▶ _Exercise goal_
Wherever "kaakbot" appears in the records below, copy the line that holds it.

▶ _Data for processing_
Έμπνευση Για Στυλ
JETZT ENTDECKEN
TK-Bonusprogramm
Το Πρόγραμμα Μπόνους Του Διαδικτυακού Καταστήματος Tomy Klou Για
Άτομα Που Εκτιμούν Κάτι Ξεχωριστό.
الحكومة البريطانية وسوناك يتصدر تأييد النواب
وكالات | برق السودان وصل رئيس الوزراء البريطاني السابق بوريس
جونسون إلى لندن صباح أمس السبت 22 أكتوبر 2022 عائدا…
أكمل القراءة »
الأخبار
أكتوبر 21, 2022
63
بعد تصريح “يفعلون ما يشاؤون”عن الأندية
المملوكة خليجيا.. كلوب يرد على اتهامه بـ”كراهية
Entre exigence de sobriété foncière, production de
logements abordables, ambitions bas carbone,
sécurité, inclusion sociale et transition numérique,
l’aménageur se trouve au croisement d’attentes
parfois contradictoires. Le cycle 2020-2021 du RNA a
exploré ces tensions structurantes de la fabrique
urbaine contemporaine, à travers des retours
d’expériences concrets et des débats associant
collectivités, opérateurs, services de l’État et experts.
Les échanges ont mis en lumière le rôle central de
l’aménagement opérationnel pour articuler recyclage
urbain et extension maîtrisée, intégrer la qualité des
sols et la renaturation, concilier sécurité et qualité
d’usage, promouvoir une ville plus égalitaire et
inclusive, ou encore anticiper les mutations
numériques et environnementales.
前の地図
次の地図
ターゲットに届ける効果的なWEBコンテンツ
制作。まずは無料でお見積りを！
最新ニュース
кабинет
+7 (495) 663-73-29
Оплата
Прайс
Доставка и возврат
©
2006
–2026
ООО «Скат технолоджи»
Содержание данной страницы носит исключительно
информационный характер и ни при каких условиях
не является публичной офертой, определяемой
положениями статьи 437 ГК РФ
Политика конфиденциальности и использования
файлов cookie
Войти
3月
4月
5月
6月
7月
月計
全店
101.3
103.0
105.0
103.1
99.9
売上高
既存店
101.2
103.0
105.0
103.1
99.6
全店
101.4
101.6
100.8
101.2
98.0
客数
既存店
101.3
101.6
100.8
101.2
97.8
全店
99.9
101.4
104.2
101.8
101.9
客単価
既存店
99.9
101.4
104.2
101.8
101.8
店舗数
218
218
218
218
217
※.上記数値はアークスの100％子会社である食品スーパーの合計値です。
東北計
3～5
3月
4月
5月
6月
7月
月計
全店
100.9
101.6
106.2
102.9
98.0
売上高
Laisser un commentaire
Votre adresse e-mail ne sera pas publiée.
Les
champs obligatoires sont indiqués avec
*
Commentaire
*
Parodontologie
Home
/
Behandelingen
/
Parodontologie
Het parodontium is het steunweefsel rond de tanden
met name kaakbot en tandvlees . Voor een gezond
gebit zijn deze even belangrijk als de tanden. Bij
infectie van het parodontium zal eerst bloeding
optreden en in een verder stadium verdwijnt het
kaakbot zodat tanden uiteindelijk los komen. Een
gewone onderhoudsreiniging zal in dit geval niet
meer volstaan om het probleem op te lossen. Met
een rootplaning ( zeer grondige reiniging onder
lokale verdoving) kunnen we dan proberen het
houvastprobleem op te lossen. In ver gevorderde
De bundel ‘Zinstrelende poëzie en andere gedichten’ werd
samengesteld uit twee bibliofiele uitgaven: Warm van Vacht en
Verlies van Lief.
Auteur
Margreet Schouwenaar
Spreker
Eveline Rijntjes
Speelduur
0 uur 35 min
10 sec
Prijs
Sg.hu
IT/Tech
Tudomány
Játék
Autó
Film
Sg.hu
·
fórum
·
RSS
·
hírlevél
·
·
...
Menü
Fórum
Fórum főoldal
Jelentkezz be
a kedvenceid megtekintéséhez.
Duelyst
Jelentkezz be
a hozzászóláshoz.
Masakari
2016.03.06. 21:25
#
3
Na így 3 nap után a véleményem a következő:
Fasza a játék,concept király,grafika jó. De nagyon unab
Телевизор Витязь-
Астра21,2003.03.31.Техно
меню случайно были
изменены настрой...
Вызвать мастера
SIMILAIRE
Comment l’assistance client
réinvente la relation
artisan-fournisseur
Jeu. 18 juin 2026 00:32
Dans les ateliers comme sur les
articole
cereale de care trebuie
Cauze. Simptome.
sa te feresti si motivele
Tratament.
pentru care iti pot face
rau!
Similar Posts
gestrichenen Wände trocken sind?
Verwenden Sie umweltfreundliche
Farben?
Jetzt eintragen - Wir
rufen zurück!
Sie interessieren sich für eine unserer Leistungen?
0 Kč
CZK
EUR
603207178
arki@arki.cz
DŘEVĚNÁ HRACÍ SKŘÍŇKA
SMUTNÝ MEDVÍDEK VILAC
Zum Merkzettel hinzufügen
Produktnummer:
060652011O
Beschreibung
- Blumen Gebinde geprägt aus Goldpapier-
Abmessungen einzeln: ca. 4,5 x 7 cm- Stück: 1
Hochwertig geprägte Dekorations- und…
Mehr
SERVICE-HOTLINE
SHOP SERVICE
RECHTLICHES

▶ _Task output_
met name kaakbot en tandvlees . Voor een gezond
kaakbot zodat tanden uiteindelijk los komen. Een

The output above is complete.